(TASK DATA Opens)

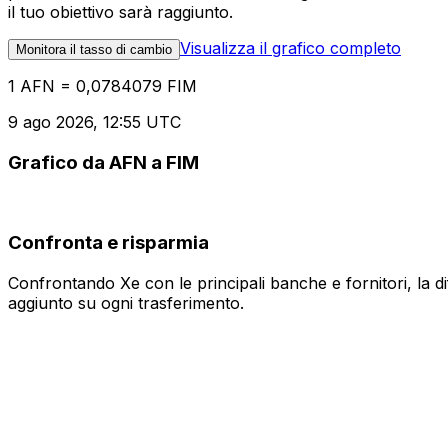
il tuo obiettivo sarà raggiunto.
Visualizza il grafico completo
Monitora il tasso di cambio
1 AFN = 0,0784079 FIM
9 ago 2026, 12:55 UTC
Grafico da AFN a FIM
Confronta e risparmia
Confrontando Xe con le principali banche e fornitori, la 
aggiunto su ogni trasferimento.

(TASK DATA Closes)

YOUR INSTRUCTIONS: Once the line with "Confrontando Xe con" has been found in the records above, retype it and every line after it exactly, and include nothing else.

PROBLEM SOLUTION:
Confrontando Xe con le principali banche e fornitori, la 
aggiunto su ogni trasferimento.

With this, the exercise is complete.